丁度、姫鷹から逃げたかった白夜は彼の言葉に耳を傾け、彼を見つめる ――― 。
「 いいから、いいから全部 言っちゃいなさい! 守秘義務があるから大丈夫!!あんた達も口は固いでしょ!? 自信無い子は出てって! ――― で、どんな女が好きなの? 」
「 そっちですか? 」
――― 蒼狼が姫鷹に突っ込みを入れたのと同時に、葵目と一人の女性が現れる。
「 先生ー 何か用ー? 」
「 東天光!ちょっと加わって!! 」
葵目と一緒に部屋に入って来た『 東天光 』と言う名の女性は、専門では無いものの脳神経の症状を診るのが得意の医師で、少々 じとっとした目つきで気怠そうではあるが、誰が見ても宮廷務めと思わせる貴重品である眼鏡をかけており、姫鷹の独身仲間でもある。
ただ、姫鷹より東天光のほうが若く ――― 其の事で二人が衝突する事も少なくは無い。
「 あー…あの、いきなりで悪いんですけど、その 目の所の硝子。
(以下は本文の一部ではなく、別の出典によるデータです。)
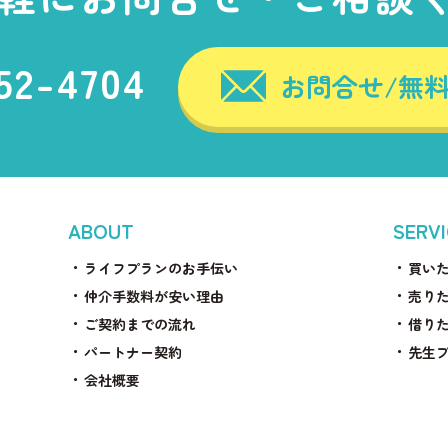
552-4704
お問合せ/無
ABOUT
SERV
ライフプランのお手伝い
買い
仲介手数料が安い理由
売り
ご契約までの流れ
借り
パートナー契約
先生
会社概要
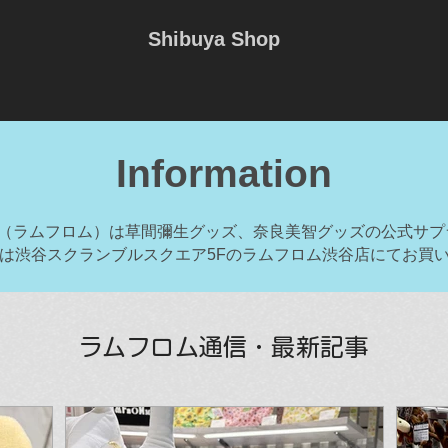
Shibuya Shop
Information
MM（ラムフロム）は草間彌生グッズ、奈良美智グッズの公式サ
は渋谷スクランブルスクエア5Fのラムフロム渋谷店にてお買
ラムフロム通信・最新記事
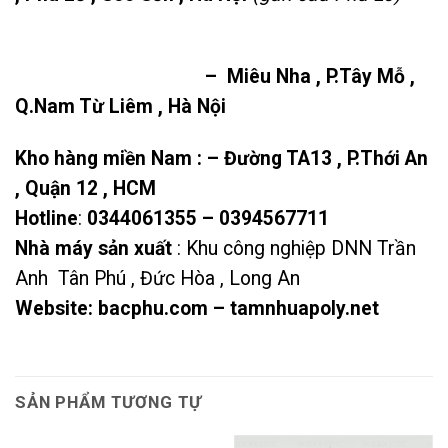
– Miêu Nha , P.Tây Mỗ ,
Q.Nam Từ Liêm , Hà Nội
Kho hàng miền Nam : – Đường TA13 , P.Thới An
, Quận 12 , HCM
Hotline
:
0344061355
–
0394567711
Nhà máy sản xuất
: Khu công nghiệp DNN Trần
Anh Tân Phú , Đức Hòa , Long An
Website:
bacphu.com
–
tamnhuapoly.net
SẢN PHẨM TƯƠNG TỰ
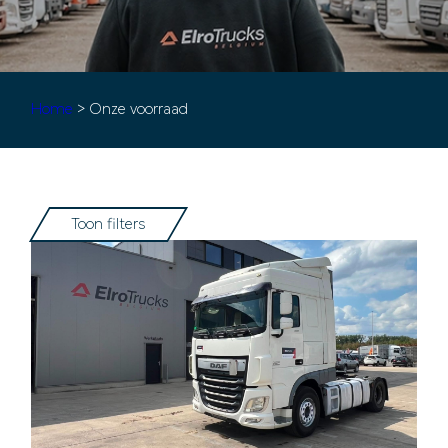
Home
> Onze voorraad
Toon filters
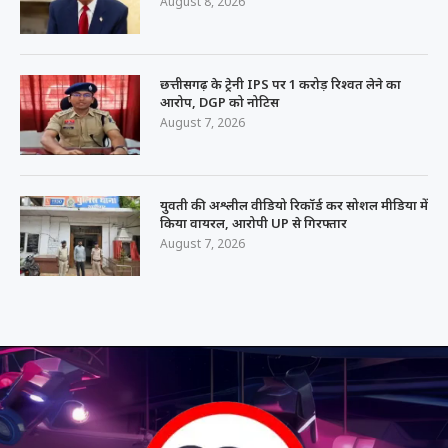
August 8, 2026
छत्तीसगढ़ के ट्रेनी IPS पर 1 करोड़ रिश्वत लेने का
आरोप, DGP को नोटिस
August 7, 2026
युवती की अश्लील वीडियो रिकॉर्ड कर सोशल मीडिया में
किया वायरल, आरोपी UP से गिरफ्तार
August 7, 2026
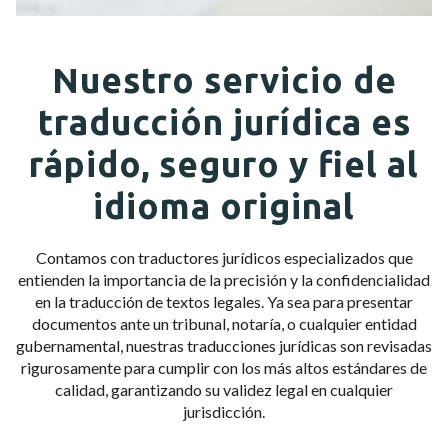
Nuestro servicio de
traducción jurídica es
rápido, seguro y fiel al
idioma original
Contamos con traductores jurídicos especializados que
entienden la importancia de la precisión y la confidencialidad
en la traducción de textos legales. Ya sea para presentar
documentos ante un tribunal, notaría, o cualquier entidad
gubernamental, nuestras traducciones jurídicas son revisadas
rigurosamente para cumplir con los más altos estándares de
calidad, garantizando su validez legal en cualquier
jurisdicción.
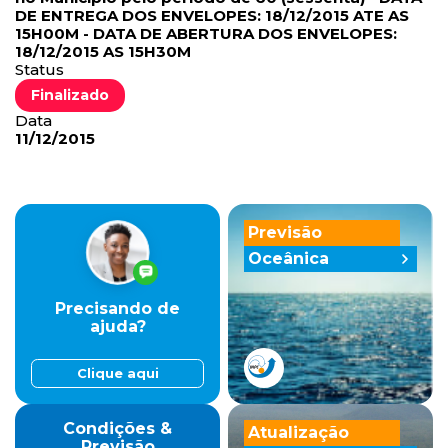
DE ENTREGA DOS ENVELOPES: 18/12/2015 ATE AS
15H00M - DATA DE ABERTURA DOS ENVELOPES:
18/12/2015 AS 15H30M
Status
Finalizado
Data
11/12/2015
Previsão
Oceânica
Precisando de
ajuda?
Clique aqui
Condições &
Atualização
Previsão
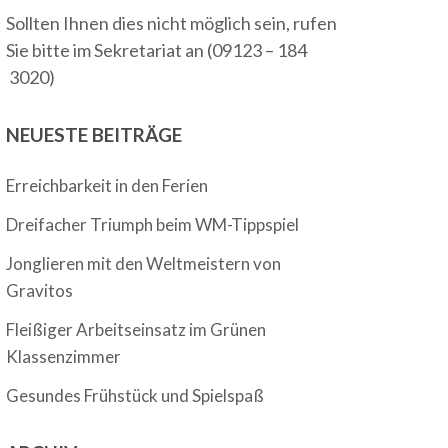
Sollten Ihnen dies nicht möglich sein, rufen
Sie bitte im Sekretariat an (09123 – 184
3020)
NEUESTE BEITRÄGE
Erreichbarkeit in den Ferien
Dreifacher Triumph beim WM-Tippspiel
Jonglieren mit den Weltmeistern von
Gravitos
Fleißiger Arbeitseinsatz im Grünen
Klassenzimmer
Gesundes Frühstück und Spielspaß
それって どこで手に入るんですか? 」
秋陽が欲しがっていたのを思い出し、白夜が東天光に眼鏡の事を訊ねると、東天光は " まさか、それだけの為に呼ばれたのか… " と、ちょっと苛っとしながら面倒くさそうに答え始めた。
「 んー? ああ、これね。……やだっ!あなた 近くで見ると綺麗な顔してるじゃないの!? 」
白夜の顔を見た瞬間、東天光の中の面倒くささと気怠さはどこか吹き飛んだ。
目の悪い彼女が眼鏡越しに部屋を良く見てみると、顔なじみの東雲や 年下に見えるが美形の剣士っぽいの( 蒼狼 )も居るのが見え ――― 若い女の子( 睡蓮 )も一人居ると 漸く彼女は認識した。
「 どう?東天光 ――― ヤバいでしょ? 」
「 ヤバいですねぇ……! 」
二人の女性医師が、医院に久し振りに現れた若い男達に瞳を輝かせて華やぐ姿を見て、――― " まさか、この先生 これだけの為に呼ばれたのか・・・ " と、白夜と蒼狼は医院(医院長)に不安を感じ始めたが、慣れている東雲は ニコニコと微笑みを浮かべ ――― 睡蓮も初めて会った東天光に興味津々で笑顔で彼女を見つめていた。
直感的に、此の儘では埒が明かないと判断した蒼狼は、自分が仕切る事を決意する。
「 皆さん、そろそろ 話を戻しましょうよ? 睡蓮さんはどなたが怖いんですか? ――― 睡蓮さん、言いたくないかもしれないけど……教えてもらっても良いですか? 」
「 おい、無理に言わせようとするな……! 」
「 良いんです、白夜さん ―――…お話します。 」
睡蓮は、少しずつ・・・ぽつりぽつりと呟く様に、其の場の全員に晦冥の事を話し始めた。